Greenstein thinks the tone in the early 1980s was much different from what it is today. He says one reason is that "the Republicans in Congress now are well to the right of Republicans like Bob Dole or Howard Baker in the '80s."

Dole and Baker were Senate leaders more inclined to support government spending for the poor. In fact, Dole was among the strongest congressional backers of food stamps.

Today's Republicans — especially those elected in November 2010 — are primarily focused on reducing the size of government.

Healthy Families and CalWorks are among those prized California programs once viewed as off limits to the budget ax.

No longer says Andrew Kohut of the Pew Research Center. He thinks part of that is due to the bad economy, which has many people feeling squeezed. People are looking under every stone to reduce costs.

This also reflects a change in public attitudes. “There's a greater disposition to see the role of government reduced and less support for an activist government than there was back in 1981 when Ronald Reagan first took office,” Kohut says.
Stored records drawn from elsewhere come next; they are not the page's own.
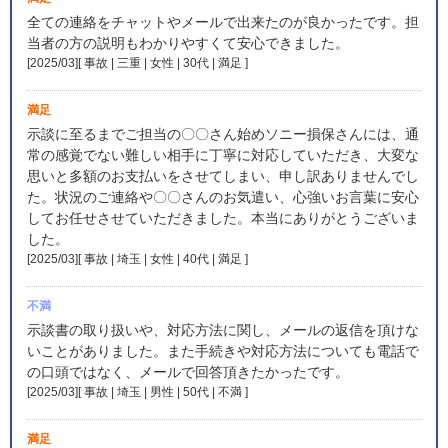
全ての連絡をチャットやメールで出来たのが良かったです。担
当者の方の説明もわかりやすくて安心できました。
[2025/03][ 事故 | 三重 | 女性 | 30代 | 満足
]
満足
示談に至るまでご担当の〇〇さん始めソニー損保さんには、通
常の感覚でない難しい相手に丁寧に対応していただき、大変な
思いと多額のお支払いをさせてしまい、申し訳ありませんでし
た。状況のご連絡や〇〇さんのお気遣い、心強いお言葉に安心
してお任せさせていただきました。本当にありがとうございま
した。
[2025/03][ 事故 | 埼玉 | 女性 | 40代 | 満足
]
不満
示談書の取り扱いや、対応方法に関し、メールの返信を頂けな
いことがありました。また手続きや対応方法についても電話で
の口頭ではなく、メールで回答頂きたかったです。
[2025/03][ 事故 | 埼玉 | 男性 | 50代 | 不満
]
満足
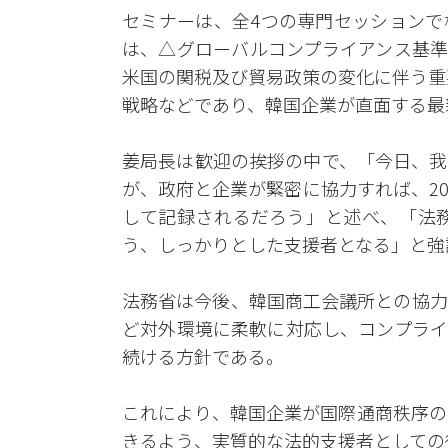
セミナーは、全4つの専門セッションで
は、△グローバルコンプライアンス基準 
米国の関税及び貿易政策の変化に伴う重
戦略などであり、韓国企業が直面する最
姜局長は歓迎の挨拶の中で、「今日、我
が、政府と企業が緊密に協力すれば、2
して記録されるだろう」と述べ、「法
う、しっかりとした支援者となる」と強
法務省は今後、韓国商工会議所との協力
ど対外環境に柔軟に対応し、コンプライ
続ける方針である。
これにより、韓国企業が国際通商秩序の
きるよう、実質的な法的支援者としての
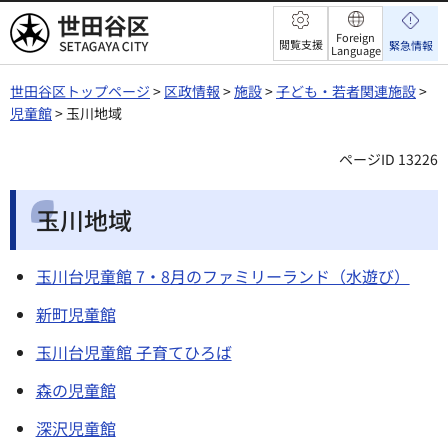
世田谷区
Foreign
閲覧支援
緊急情報
Language
世田谷区トップページ
>
区政情報
>
施設
>
子ども・若者関連施設
>
児童館
> 玉川地域
ページID 13226
玉川地域
玉川台児童館 7・8月のファミリーランド（水遊び）
新町児童館
玉川台児童館 子育てひろば
森の児童館
深沢児童館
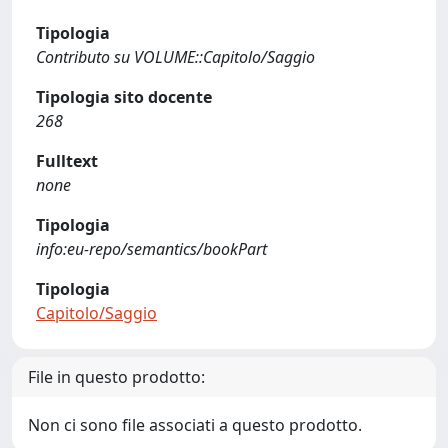
Tipologia
Contributo su VOLUME::Capitolo/Saggio
Tipologia sito docente
268
Fulltext
none
Tipologia
info:eu-repo/semantics/bookPart
Tipologia
Capitolo/Saggio
File in questo prodotto:
Non ci sono file associati a questo prodotto.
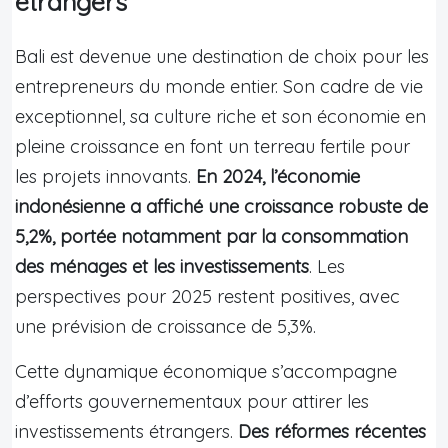
étrangers
Bali est devenue une destination de choix pour les
entrepreneurs du monde entier. Son cadre de vie
exceptionnel, sa culture riche et son économie en
pleine croissance en font un terreau fertile pour
les projets innovants.
En 2024, l’économie
indonésienne a affiché une croissance robuste de
5,2%, portée notamment par la consommation
des ménages et les investissements
. Les
perspectives pour 2025 restent positives, avec
une prévision de croissance de 5,3%.
Cette dynamique économique s’accompagne
d’efforts gouvernementaux pour attirer les
investissements étrangers.
Des réformes récentes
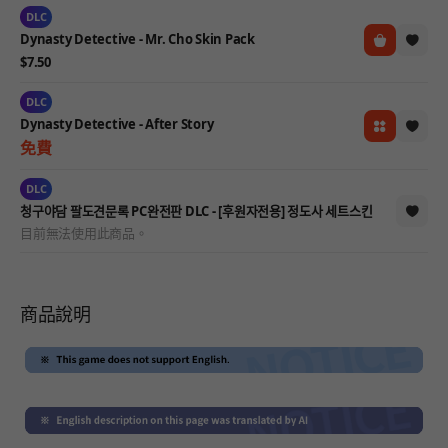
DLC
Dynasty Detective - Mr. Cho Skin Pack
$7.50
DLC
Dynasty Detective - After Story
免費
DLC
청구야담 팔도견문록 PC완전판 DLC - [후원자전용] 정도사 세트스킨
目前無法使用此商品。
商品說明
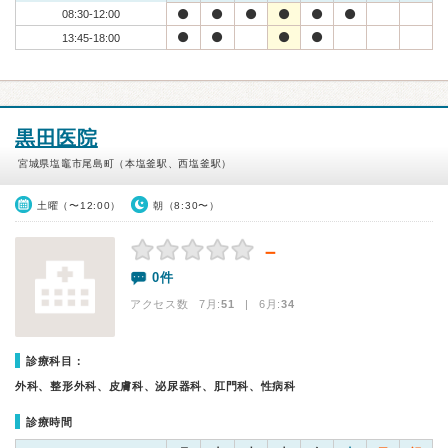
08:30-12:00
13:45-18:00
黒田医院
宮城県塩竈市尾島町（本塩釜駅、西塩釜駅）
土曜（〜12:00）
朝（8:30〜）
－
0件
アクセス数 7月:
51
| 6月:
34
診療科目：
外科、整形外科、皮膚科、泌尿器科、肛門科、性病科
診療時間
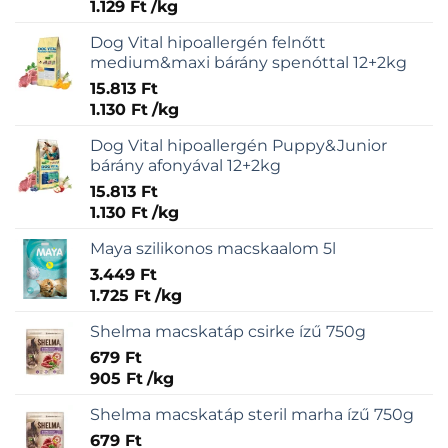
1.129
Ft
/
kg
Dog Vital hipoallergén felnőtt
medium&maxi bárány spenóttal 12+2kg
15.813
Ft
1.130
Ft
/
kg
Dog Vital hipoallergén Puppy&Junior
bárány afonyával 12+2kg
15.813
Ft
1.130
Ft
/
kg
Maya szilikonos macskaalom 5l
3.449
Ft
1.725
Ft
/
kg
Shelma macskatáp csirke ízű 750g
679
Ft
905
Ft
/
kg
Shelma macskatáp steril marha ízű 750g
679
Ft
Although he adds that people favor cutting the budget until they're asked about specific programs. Then “they say 'Uhhhhhhhhh. I'm not so sure we want to see that cut,'” he says.

The California Budget Project released a report ahead of the Governor Jerry Brown’s May budget revise Tuesday – that says the total number of children enrolled in the Healthy Families Program (HFP) has dropped by more than 50,000 since July 2009, said Jean Ross, executive director of the advocacy group.

The group’s findings show San Bernardino County lost 5,521 children, an 8.1 percent change from July 2009 to March 2011. During the same time HFP enrollment in Riverside County dropped 4.4 percent a loss of 3,477 children.

Brown's revised budget plan assumes that the state will not receive $1 billion from local First 5 commissions because of pending lawsuits. The plan includes a $1 billion cut in CalWorks, the state’s welfare to work program. This includes an 8 percent reduction in benefits.

Brown had hoped the concessions would help secure Republican support to resolve the most contentious budget issues that remain: taxes.

To date those concession efforts have largely failed. Last week, Republicans in the Assembly claiming “we’ve become a state of entitlements” proposed an additional series of cuts to programs for the needy in order to close the lingering $15.4 billion projected budget deficit. GOP lawmakers called their proposal a compromise that saves programs like law enforcement and education in lieu of tax increases.

Meanwhile, despite a $6.6 billion surge in revenue from a recovering economy, the governor said Monday as he unveiled a revised budget, more cuts will be needed if higher levies aren’t extended.

Inland providers are bracing for the worst. San Bernardino county spokesman David Wert said the series of cuts will have a negative impact on 8,000 CalWorks cases which represents 31 percent of all child-only cases.

He said a time limit reduction from 60 months to 40 months will immediately expel 3,600 families from CalWorks and an additional 375 per month effective July 1.